We have seen that at Mount Sinai God entered into a marriage union with Israel and that He wanted her to remain in the most intimate contact with Him in this marvelous marriage union. But Israel rejected God as her Husband and as her King and “went about as harlots after other gods and worshipped them” (2:17). In dealing with this situation, the King became a servant, as the Angel of Jehovah, to admonish the children of Israel (vv. 1-5).
The Angel of Jehovah is spoken of throughout the Old Testament, from Exodus 3 through Zechariah 3. The Angel of Jehovah is also mentioned in Judges 2 and 6. The word angel is capitalized in these instances because this Angel is a particular Angel. The Angel of Jehovah is just God Himself in His Divine Trinity serving His elect as a Servant.
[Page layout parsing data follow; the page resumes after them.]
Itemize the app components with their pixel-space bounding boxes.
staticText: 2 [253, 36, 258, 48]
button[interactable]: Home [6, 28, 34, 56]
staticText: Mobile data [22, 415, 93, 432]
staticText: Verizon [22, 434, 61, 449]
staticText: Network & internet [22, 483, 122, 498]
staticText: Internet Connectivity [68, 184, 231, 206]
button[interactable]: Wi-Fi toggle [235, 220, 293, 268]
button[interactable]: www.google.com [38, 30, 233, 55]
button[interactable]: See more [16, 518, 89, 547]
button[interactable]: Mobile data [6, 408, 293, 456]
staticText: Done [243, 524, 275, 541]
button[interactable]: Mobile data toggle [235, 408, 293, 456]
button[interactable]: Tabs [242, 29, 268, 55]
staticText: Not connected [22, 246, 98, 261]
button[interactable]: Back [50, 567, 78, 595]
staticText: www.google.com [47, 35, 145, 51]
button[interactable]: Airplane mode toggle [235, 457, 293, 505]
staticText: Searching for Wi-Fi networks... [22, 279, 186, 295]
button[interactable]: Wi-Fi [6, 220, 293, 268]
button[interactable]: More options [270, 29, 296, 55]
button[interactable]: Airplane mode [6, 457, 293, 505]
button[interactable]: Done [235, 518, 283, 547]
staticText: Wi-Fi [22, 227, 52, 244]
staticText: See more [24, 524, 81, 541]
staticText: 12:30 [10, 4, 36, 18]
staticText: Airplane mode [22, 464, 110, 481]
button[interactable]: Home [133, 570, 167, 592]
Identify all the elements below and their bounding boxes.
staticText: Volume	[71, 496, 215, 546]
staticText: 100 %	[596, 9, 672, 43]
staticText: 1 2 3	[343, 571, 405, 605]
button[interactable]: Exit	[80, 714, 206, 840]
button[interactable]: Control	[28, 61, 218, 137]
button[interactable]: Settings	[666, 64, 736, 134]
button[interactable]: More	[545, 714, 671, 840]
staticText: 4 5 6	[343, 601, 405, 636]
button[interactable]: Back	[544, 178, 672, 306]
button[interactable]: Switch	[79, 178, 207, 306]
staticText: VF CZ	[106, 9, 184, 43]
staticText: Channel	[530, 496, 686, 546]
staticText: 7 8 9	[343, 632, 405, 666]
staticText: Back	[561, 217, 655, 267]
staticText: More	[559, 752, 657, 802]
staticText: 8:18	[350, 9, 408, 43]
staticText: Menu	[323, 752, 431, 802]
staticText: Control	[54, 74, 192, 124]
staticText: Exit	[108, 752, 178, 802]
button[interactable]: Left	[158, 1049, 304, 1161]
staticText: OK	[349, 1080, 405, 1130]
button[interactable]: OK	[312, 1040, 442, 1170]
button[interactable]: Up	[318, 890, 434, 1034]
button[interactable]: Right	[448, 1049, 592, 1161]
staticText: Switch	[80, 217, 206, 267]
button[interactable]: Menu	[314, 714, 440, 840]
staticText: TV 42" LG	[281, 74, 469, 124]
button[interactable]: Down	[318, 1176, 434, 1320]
When Moses was being called by God to lead Israel out of Egypt, the calling Jehovah became the Angel of Jehovah. In Exodus 3 the names Jehovah and the Angel of Jehovah are used interchangeably (vv. 2, 4). The embodiment of the Triune God is Christ, and Christ is the Angel of Jehovah, who took care of Israel as the acting Jehovah in the Old Testament. Christ is the acting God, not a silent, passive God. For Christ to be the Angel of Jehovah means that God has appointed and commissioned Himself in His Divine Trinity to act in caring for His people.
Because Israel did not act as a proper wife, the very Jehovah who was the Husband, the Head, and the King of Israel became a Servant to His wife. This means that He did not come to her as a Husband, Head, or King but came to her as the Angel of Jehovah, who was sent by Jehovah (Zech. 2:9-11). Since Israel did not consider Jehovah as the Head, He became a Servant to serve her. His admonition in Judges 2 was the admonition of a servant.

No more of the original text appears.